Hi! I have a situation very similar to yours. I have three step-kids: 12, 9, & 6. I have been in their life since the youngest was 18 months old. I tried very hard for about 2 years to be friends with their mom. I don't really like the woman, but I also had visions of one big extended family. She had other ideas - well, she still does. She hates my guts. And the kids are very much aware of that.
But I still have a really great relationship with the kids. In fact, the 12 year old is starting to get really irritated with their mom for talking so badly about me. I've always been very careful not to say anything negative about their mom when there's any chance at all they might overhear.

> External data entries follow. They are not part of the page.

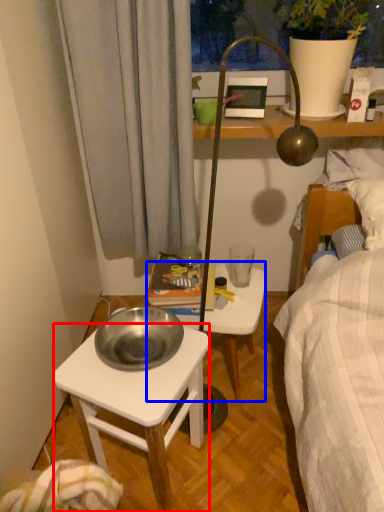 Question: Which object appears farthest to the camera in this image, desk (highlighted by a red box) or stool (highlighted by a blue box)?

Choices:
 (A) desk
 (B) stool

Answer: (B) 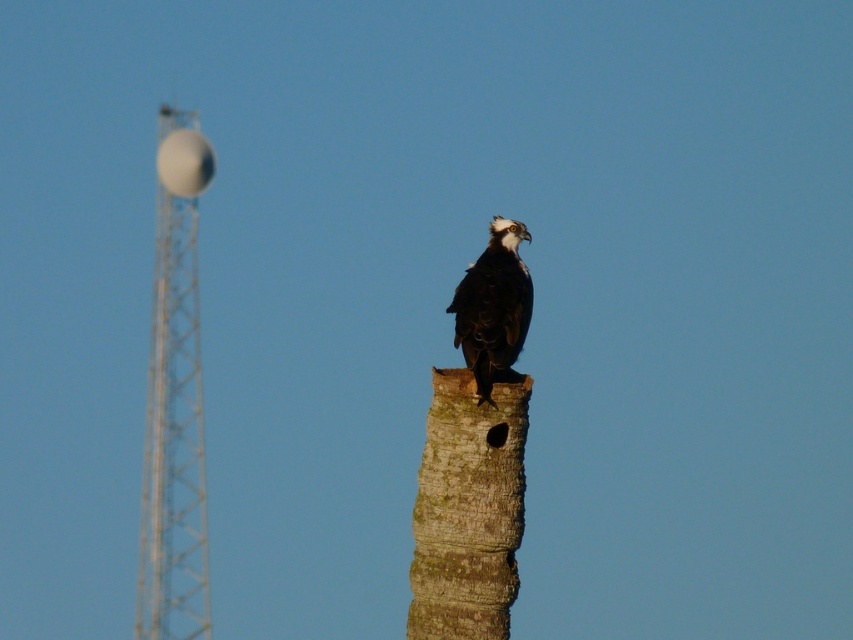 Question: Does brown rough tree trunk at center have a lesser width compared to white metallic tower at left?

Choices:
 (A) no
 (B) yes

Answer: (B)

Question: Does brown rough tree trunk at center have a smaller size compared to dark brown feathers at center?

Choices:
 (A) yes
 (B) no

Answer: (B)

Question: Which object is the closest to the white metallic tower at left?

Choices:
 (A) dark brown feathers at center
 (B) brown rough tree trunk at center

Answer: (B)

Question: Can you confirm if brown rough tree trunk at center is positioned below white metallic tower at left?

Choices:
 (A) no
 (B) yes

Answer: (A)

Question: Among these objects, which one is nearest to the camera?

Choices:
 (A) brown rough tree trunk at center
 (B) white metallic tower at left
 (C) dark brown feathers at center

Answer: (A)

Question: Which object appears farthest from the camera in this image?

Choices:
 (A) white metallic tower at left
 (B) brown rough tree trunk at center
 (C) dark brown feathers at center

Answer: (A) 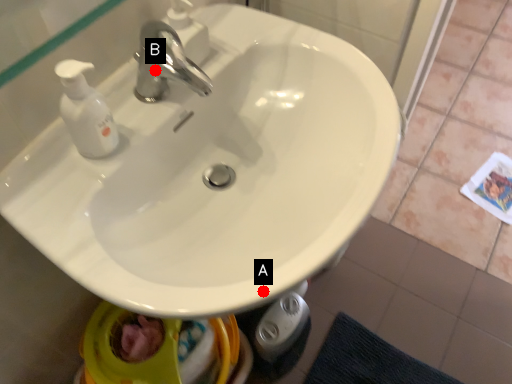 Question: Two points are circled on the image, labeled by A and B beside each circle. Which point is closer to the camera?

Choices:
 (A) A is closer
 (B) B is closer

Answer: (A) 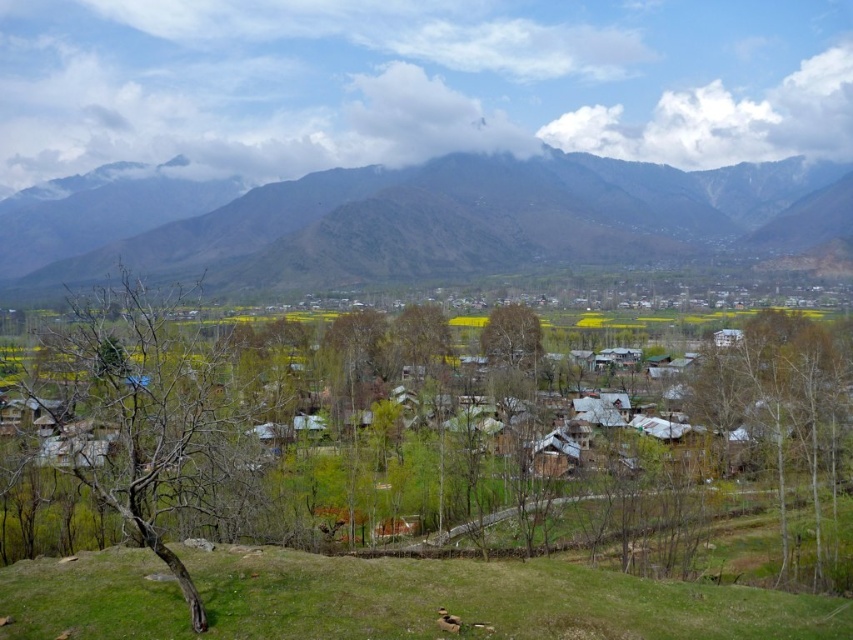 Is brown leafless tree at center-left to the right of green grassy hillside at lower center from the viewer's perspective?

No, brown leafless tree at center-left is not to the right of green grassy hillside at lower center.

Can you confirm if brown leafless tree at center-left is taller than green grassy hillside at lower center?

Yes.

Is point (358, 604) less distant than point (325, 609)?

No, (358, 604) is behind (325, 609).

This screenshot has height=640, width=853. In order to click on brown leafless tree at center-left in this screenshot , I will do `click(167, 419)`.

How distant is brown leafless tree at center-left from bare wood tree at left?

A distance of 5.41 meters exists between brown leafless tree at center-left and bare wood tree at left.

Which of these two, brown leafless tree at center-left or bare wood tree at left, stands taller?

With more height is brown leafless tree at center-left.

Find the location of `brown leafless tree at center-left`. brown leafless tree at center-left is located at coordinates (167, 419).

Between bare wood tree at left and bare wood tree at right, which one is positioned higher?

bare wood tree at left

Does bare wood tree at left come in front of bare wood tree at right?

That is True.

Between point (170, 374) and point (820, 333), which one is positioned behind?

The point (820, 333) is behind.

Where is `bare wood tree at left`? This screenshot has width=853, height=640. bare wood tree at left is located at coordinates (154, 417).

I eventually gave up on trying to be friendly with her and basically just ignore/avoid her as much as she does me. Apparently she has more than enough friends, and I have more than enough people wanting to give me grief - I don't need it from her.
It would be nice if she were able to see past her own issues and think about what would be best for the kids, but that's obviously not going to happen, and I don't lose any sleep over it. I'm still very pleasant when we have to interact and she's gotten better about being civil. If at some point she decides she'd like to have a friendlier relationship with me, great; if not, oh well.
I will again echo the pp who said to not bad-mouth her to your stepson (which I'm sure you already do). I know it can be hard to bite your tongue (BELIEVE ME, I know) but it's just not fair to put him in a situation where he feels like he has to choose sides.